Photo via NBA 2K (@NBA2K)

At long last, NBA 2K19 will be released to the masses on Tuesday, September 11 and for those that pre-ordered the game on Friday, September 6 at midnight. This year’s edition will be the first to feature LeBron James on the Los Angeles Lakers and if that weren’t reason enough, James will also be on the game’s cover for the second time in his career.

One of the most talked about aspects of the game every year is the player ratings. While some players might care more than other players, no one cares more than the fans.

Thanks to YouTuber GamingWithOva, Lakers fans got an early look at the ratings for this year’s roster. As usual, the ratings are indisputable and are not at all controversial.

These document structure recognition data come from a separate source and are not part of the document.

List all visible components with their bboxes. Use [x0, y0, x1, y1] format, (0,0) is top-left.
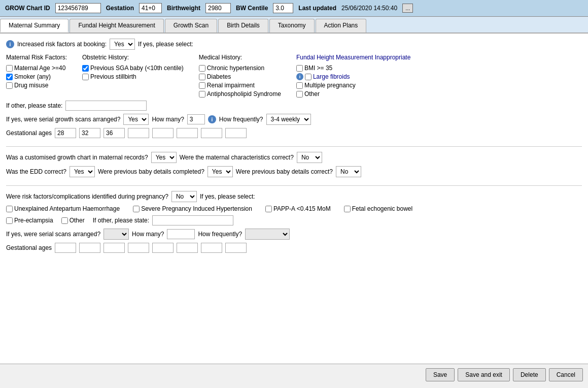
save-button[interactable]: Save — [426, 368, 455, 381]
how-many-label: How many? — [152, 116, 184, 123]
gest-age-7[interactable] — [201, 128, 222, 138]
gest-age-4[interactable] — [128, 128, 149, 138]
ellipsis-button[interactable]: ... — [402, 4, 413, 13]
gest-age-3[interactable] — [103, 128, 125, 138]
tab-birth-details[interactable]: Birth Details — [218, 19, 268, 33]
cb-diabetes-label: Diabetes — [207, 73, 231, 80]
gest-age-6[interactable] — [177, 128, 198, 138]
gest-during-8[interactable] — [225, 243, 247, 253]
cb-antiphospholipid[interactable]: Antiphospholipid Syndrome — [199, 90, 281, 98]
cb-chronic-hypertension-input[interactable] — [199, 65, 205, 72]
cb-bmi35-label: BMI >= 35 — [304, 64, 332, 72]
cb-chronic-hypertension[interactable]: Chronic hypertension — [199, 64, 281, 72]
cb-large-fibroids-input[interactable] — [305, 74, 312, 80]
maternal-correct-select[interactable]: Yes No — [297, 152, 322, 163]
info-icon-fibroids[interactable]: i — [296, 73, 303, 80]
gest-during-7[interactable] — [201, 243, 222, 253]
cb-fetal-bowel-input[interactable] — [344, 206, 351, 212]
gest-during-6[interactable] — [177, 243, 198, 253]
cb-diabetes-input[interactable] — [199, 74, 205, 80]
risk-during-label: Were risk factors/complications identifi… — [6, 193, 168, 200]
section-growth-chart: Was a customised growth chart in materna… — [6, 152, 582, 186]
cb-multiple-pregnancy[interactable]: Multiple pregnancy — [296, 82, 410, 89]
cb-smoker[interactable]: Smoker (any) — [6, 73, 67, 80]
cb-pre-eclampsia[interactable]: Pre-eclampsia — [6, 217, 53, 224]
cb-bmi35-input[interactable] — [296, 65, 303, 72]
risk-factors-select[interactable]: Yes No — [110, 39, 135, 50]
cb-smoker-input[interactable] — [6, 74, 13, 80]
save-exit-button[interactable]: Save and exit — [458, 368, 510, 381]
cb-other-fundal[interactable]: Other — [296, 90, 410, 98]
tab-fundal-height[interactable]: Fundal Height Measurement — [70, 19, 163, 33]
if-other-state-input[interactable] — [65, 101, 147, 111]
edd-correct-select[interactable]: Yes No — [70, 166, 95, 177]
gest-age-5[interactable] — [152, 128, 174, 138]
gest-age-1[interactable] — [55, 128, 76, 138]
cb-bmi35[interactable]: BMI >= 35 — [296, 64, 410, 72]
gest-during-5[interactable] — [152, 243, 174, 253]
birthweight-input[interactable] — [205, 3, 231, 13]
cb-prev-stillbirth[interactable]: Previous stillbirth — [82, 73, 184, 80]
fundal-height-col: Fundal Height Measurement Inappropriate … — [296, 54, 410, 98]
cb-renal-impairment[interactable]: Renal impairment — [199, 82, 281, 89]
cb-antiphospholipid-input[interactable] — [199, 91, 205, 98]
grow-chart-id-input[interactable] — [55, 3, 101, 13]
gestation-input[interactable] — [139, 3, 162, 13]
info-icon-booking[interactable]: i — [6, 40, 14, 48]
gest-during-4[interactable] — [128, 243, 149, 253]
gest-age-8[interactable] — [225, 128, 247, 138]
how-frequently-select[interactable]: 3-4 weekly Weekly 2 weekly — [266, 114, 311, 125]
customised-chart-select[interactable]: Yes No — [151, 152, 177, 163]
cancel-button[interactable]: Cancel — [549, 368, 583, 381]
bw-centile-label: BW Centile — [236, 5, 268, 12]
serial-scans-select[interactable]: Yes No — [123, 114, 149, 125]
cb-maternal-age-input[interactable] — [6, 65, 13, 72]
risk-during-select[interactable]: Yes No — [171, 191, 197, 202]
how-many-input[interactable] — [187, 114, 205, 124]
cb-papp-a[interactable]: PAPP-A <0.415 MoM — [265, 205, 331, 212]
tab-taxonomy[interactable]: Taxonomy — [269, 19, 315, 33]
cb-prev-sga[interactable]: Previous SGA baby (<10th centile) — [82, 64, 184, 72]
last-updated-label: Last updated — [298, 5, 336, 12]
cb-diabetes[interactable]: Diabetes — [199, 73, 281, 80]
cb-severe-pih-input[interactable] — [133, 206, 140, 212]
cb-fetal-bowel[interactable]: Fetal echogenic bowel — [344, 205, 412, 212]
cb-maternal-age-label: Maternal Age >=40 — [14, 64, 65, 72]
how-frequently-during-select[interactable]: 3-4 weekly Weekly 2 weekly — [245, 229, 290, 240]
cb-other-fundal-label: Other — [304, 90, 320, 98]
info-icon-scans[interactable]: i — [208, 115, 216, 123]
serial-scans-during-select[interactable]: Yes No — [103, 229, 129, 240]
cb-uah[interactable]: Unexplained Antepartum Haemorrhage — [6, 205, 120, 212]
if-other-comp-input[interactable] — [152, 215, 233, 225]
cb-papp-a-input[interactable] — [265, 206, 272, 212]
cb-renal-impairment-input[interactable] — [199, 82, 205, 89]
if-yes-during-label: If yes, please select: — [200, 193, 255, 200]
gest-age-2[interactable] — [79, 128, 100, 138]
prev-baby-correct-select[interactable]: Yes No — [336, 166, 361, 177]
cb-other-fundal-input[interactable] — [296, 91, 303, 98]
cb-other-comp[interactable]: Other — [61, 217, 85, 224]
tab-growth-scan[interactable]: Growth Scan — [165, 19, 217, 33]
footer: Save Save and exit Delete Cancel — [0, 364, 588, 385]
cb-uah-input[interactable] — [6, 206, 13, 212]
cb-severe-pih[interactable]: Severe Pregnancy Induced Hypertension — [133, 205, 252, 212]
gest-during-2[interactable] — [79, 243, 100, 253]
how-many-during-input[interactable] — [167, 229, 195, 239]
cb-large-fibroids[interactable]: Large fibroids — [305, 73, 350, 80]
cb-prev-stillbirth-input[interactable] — [82, 74, 89, 80]
cb-pre-eclampsia-input[interactable] — [6, 217, 13, 224]
cb-maternal-age[interactable]: Maternal Age >=40 — [6, 64, 67, 72]
gest-during-1[interactable] — [55, 243, 76, 253]
gest-during-3[interactable] — [103, 243, 125, 253]
cb-multiple-pregnancy-input[interactable] — [296, 82, 303, 89]
cb-drug-misuse-input[interactable] — [6, 82, 13, 89]
bw-centile-input[interactable] — [273, 3, 293, 13]
cb-other-comp-input[interactable] — [61, 217, 68, 224]
delete-button[interactable]: Delete — [513, 368, 546, 381]
cb-prev-sga-input[interactable] — [82, 65, 89, 72]
cb-drug-misuse[interactable]: Drug misuse — [6, 82, 67, 89]
tab-maternal-summary[interactable]: Maternal Summary — [0, 19, 68, 33]
cb-pre-eclampsia-label: Pre-eclampsia — [14, 217, 53, 224]
tab-action-plans[interactable]: Action Plans — [316, 19, 367, 33]
prev-baby-completed-select[interactable]: Yes No — [207, 166, 233, 177]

For those that don’t have time to watch the video, here are the full ratings for the 16-man roster in descending order:

  1. L. James: 98
  2. B. Ingram: 82
  3. K. Kuzma: 80
  4. R. Rondo: 79
  5. L. (not LiAngelo) Ball: 79
  6. J. McGee: 77
  7. K. Caldwell-Pope: 76
  8. L. Stephenson: 76
  9. J. Hart: 76
  10. M. Beasley: 76
  11. I. Zubac: 73
  12. M. Wagner: 72
  13. S. Mykhailiuk: 70
  14. I. Bonga: 68
  15. A. Caruso: 68
  16. T. Wear: 68

Now there’s a lot to unpack here, so we’re going to break down the ratings beyond the arbitrary number they give to these players. Let’s start with Brandon Ingram, who 2K massively underrated despite giving the second-highest rating on the team.

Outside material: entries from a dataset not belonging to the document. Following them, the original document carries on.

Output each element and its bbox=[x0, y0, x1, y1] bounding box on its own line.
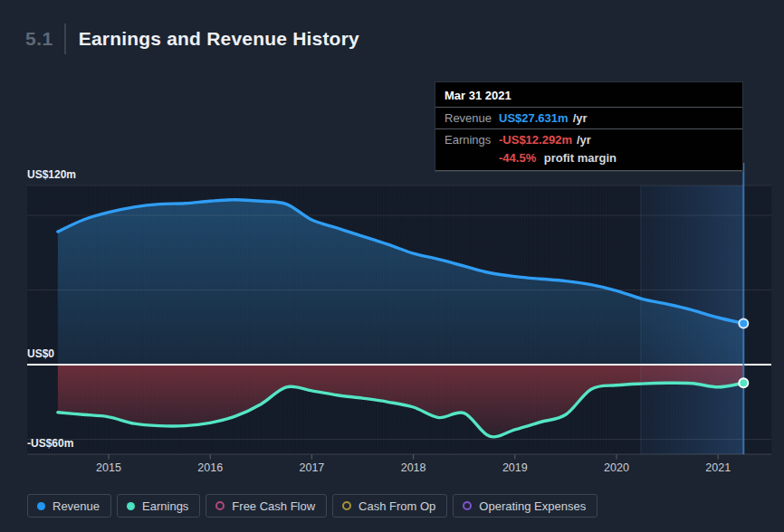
tooltip-revenue-row: Revenue US$27.631m /yr bbox=[435, 108, 742, 129]
legend-label: Revenue bbox=[53, 499, 100, 513]
x-tick-label: 2018 bbox=[387, 461, 441, 474]
chart-plot-area[interactable] bbox=[27, 185, 771, 454]
x-tick-label: 2016 bbox=[183, 461, 237, 474]
tooltip-revenue-suffix: /yr bbox=[573, 111, 588, 125]
tooltip-earnings-row: Earnings -US$12.292m /yr bbox=[435, 129, 742, 150]
legend-item-cash-from-op[interactable]: Cash From Op bbox=[332, 494, 447, 518]
x-tick-label: 2015 bbox=[81, 461, 136, 474]
tooltip-earnings-label: Earnings bbox=[445, 133, 499, 147]
earnings-dot-icon bbox=[127, 502, 135, 510]
tooltip-earnings-suffix: /yr bbox=[577, 133, 591, 147]
x-tick-label: 2019 bbox=[488, 461, 542, 474]
legend-item-free-cash-flow[interactable]: Free Cash Flow bbox=[206, 494, 327, 518]
tooltip-date: Mar 31 2021 bbox=[435, 82, 742, 108]
legend-label: Earnings bbox=[142, 499, 188, 513]
legend-item-earnings[interactable]: Earnings bbox=[117, 494, 200, 518]
legend-item-operating-expenses[interactable]: Operating Expenses bbox=[453, 494, 598, 518]
earnings-revenue-history-panel: 5.1 Earnings and Revenue History US$120m… bbox=[0, 0, 784, 532]
tooltip-margin-row: -44.5% profit margin bbox=[435, 150, 742, 171]
tooltip-earnings-value: -US$12.292m bbox=[499, 133, 572, 147]
revenue-dot-icon bbox=[37, 502, 45, 510]
chart-legend: Revenue Earnings Free Cash Flow Cash Fro… bbox=[27, 494, 598, 518]
chart-tooltip: Mar 31 2021 Revenue US$27.631m /yr Earni… bbox=[435, 81, 743, 172]
x-tick-label: 2020 bbox=[589, 461, 644, 474]
free-cash-flow-ring-icon bbox=[215, 501, 225, 510]
legend-item-revenue[interactable]: Revenue bbox=[27, 494, 111, 518]
y-axis-label-bottom: -US$60m bbox=[27, 437, 73, 450]
legend-label: Free Cash Flow bbox=[232, 499, 315, 513]
legend-label: Cash From Op bbox=[359, 499, 435, 513]
x-tick-label: 2021 bbox=[691, 461, 745, 474]
cash-from-op-ring-icon bbox=[342, 501, 351, 510]
tooltip-margin-text: profit margin bbox=[544, 151, 617, 165]
operating-expenses-ring-icon bbox=[463, 501, 472, 510]
tooltip-margin-value: -44.5% bbox=[499, 151, 536, 165]
tooltip-revenue-label: Revenue bbox=[445, 111, 499, 125]
y-axis-label-zero: US$0 bbox=[27, 347, 54, 360]
x-tick-label: 2017 bbox=[284, 461, 339, 474]
legend-label: Operating Expenses bbox=[479, 499, 586, 513]
tooltip-revenue-value: US$27.631m bbox=[499, 111, 569, 125]
y-axis-label-top: US$120m bbox=[27, 168, 76, 181]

According to 2K, Brandon Ingram and Lonzo Ball are both equally average inside scorers, receiving Cs in that category. While a C might be generous for Ball, it’s indefensible for Ingram.

Last season, Ingram converted 61.8 percent of his total 322 field goal attempts from the restricted area last season. He was also one of three small forwards to convert at least 55 percent of his field goal attempts from less than five feet, according to NBA.com. The others were James and Giannis Antetokounmpo.

Meanwhile, Ball only made 47.9 percent of his total 167 field goal attempts from the restricted area last season, but you don’t even need to go that deep to understand Ball struggled to score from inside last season. Anyone that watched him play last season saw that was arguably his biggest weakness, and yet, here we are.

But that wasn’t even the biggest discrepancy with Ingram’s rating. He was also given a C- in inside defense and a D+ in perimeter defense. His inside defensive rating is understandable, for as long and tall as Ingram is, he is still just a tad over 90 lbs. wet (probably).

However, his perimeter defensive rating is a little harsh, especially when you take into account his teammates that got a higher rating than him. For example, Lance Stephenson — who was one of the worst defenders at his position last season according to ESPN’s real defensive plus-minus — received a C- grade in perimeter defense.

Jabari Parker, D’Angelo Russell, Chandler Parsons, Andrew Wiggins and Devin Booker were also among the questionable players given better defensive grades than Ingram.

Ingram might not be an elite defender yet, but he made serious progress on that end in his sophomore season, contesting the NBA’s sixth-most 3-point attempts per game (4.2), and holding opponents to 3.5 percent below their season average when defended by him, per Mike Trudell of Lakers.com.

If there’s one thing that needs to be fixed in the first patch, it’s that.

Inrgam wasn’t the only Laker who didn’t get enough credit for his work on the defensive end. Kentavious Caldwell-Pope, arguably one of the best two-way shooting guards in the league, was given a C- perimeter defensive grade.

KCP led the Lakers in defensive win shares (2.7) last season, according to Basketball-Reference, and the tape checks out. Google is free, 2K.

And last, but certainly not least, for the second consecutive year, Alex Caruso looks like a middle school algebra teacher. I understand it’s the player’s responsibility to go in and get scanned, but this is sad.

Ratings can always be updated throughout the season and if the Lakers do as well as the fans are hoping, at least half of the roster will see a substantial boost midway through the season. Until then, have fun getting blown by on the wing with Ingram.